If you watched the finals, you’d see what’s meant exactly – both teams get one point for a draw. So Na’Vi got from 0:1 to 1:1 and then three matches(!) they played campfest. Either attack in last 2 minutes, so you had that one guy running away, or no fighting at all. Once it was 4:4, they had the only one game that mattered, and Na’Vi won it. All in all, 2 interesting games, 1 quite interesting game (rush in last minutes) and two draws where they almost didn’t see each other…
It’s a good rule, I’d say, leads to the fact that you don’t have full day of replayed draws, but it leads to too much camping as well…
“- crowds of gold beggars on chat, rendering it unusable until the moderators deployed a bot – seriously, who is dumb enough to think that begging for codes will bring them any faster (or at all in this case)?”
This is something I pretty much hate about WoT community – gold for everything, give us, give us, give us…
It took me a while to get into watching the WoT esports, but after a lil I actually started to enjoy watching it like a real sport.
Also The total viewer max i saw was 108k for for WoT
“Won’t make me follow e-sports (what’s with the term anyway, it’s a game, not a sport)”
Lol, so what? Football is a game as well. So is chess or curling. Do you really think that you need players to get all sweaty in order to call what they’re doing “sport”?
“specifically why the fuck is Virtus Pro (completely Russian team) considered to be “European”?”
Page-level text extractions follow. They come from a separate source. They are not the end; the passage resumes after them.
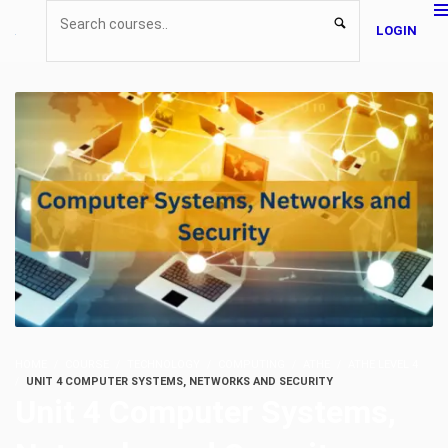
LOGIN
HOME
COURSE
TECHNOLOGY
COMPUTING
ATHE
ATHE LEVEL 4
UNIT 4 COMPUTER SYSTEMS, NETWORKS AND SECURITY
Unit 4 Computer Systems,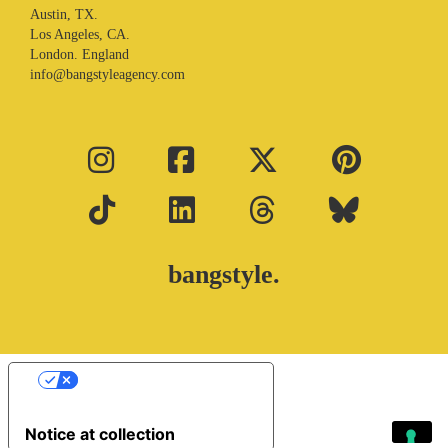
Austin, TX.
Los Angeles, CA.
London. England
info@bangstyleagency.com
bangstyle.
Your Privacy Choices
Notice at collection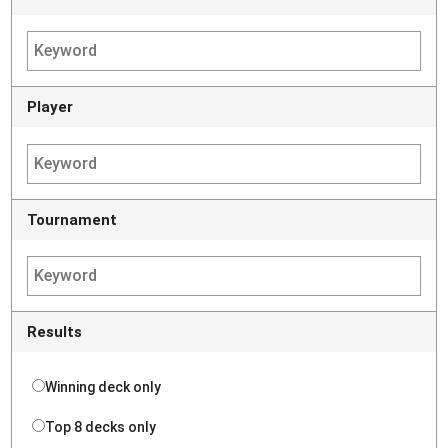
Player
Tournament
Results
Winning deck only
Top 8 decks only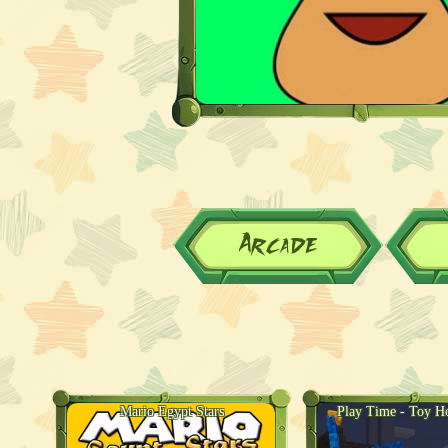
Arcade
Mario Egypt Stars
Play Time - Toy Ho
Because they are training and playing on EU server. So if they had won, there would be double xp for eu servers.
I was one of the English commentators for the event and I read your blog religiously. Thanks for the feedback, it’s hard to find well thought out opinions on wot esports. I expect that one way or another esports will bring big news you won’t be able to avoid in the future.
I hope you caught some of the press releases from VK himself at the event.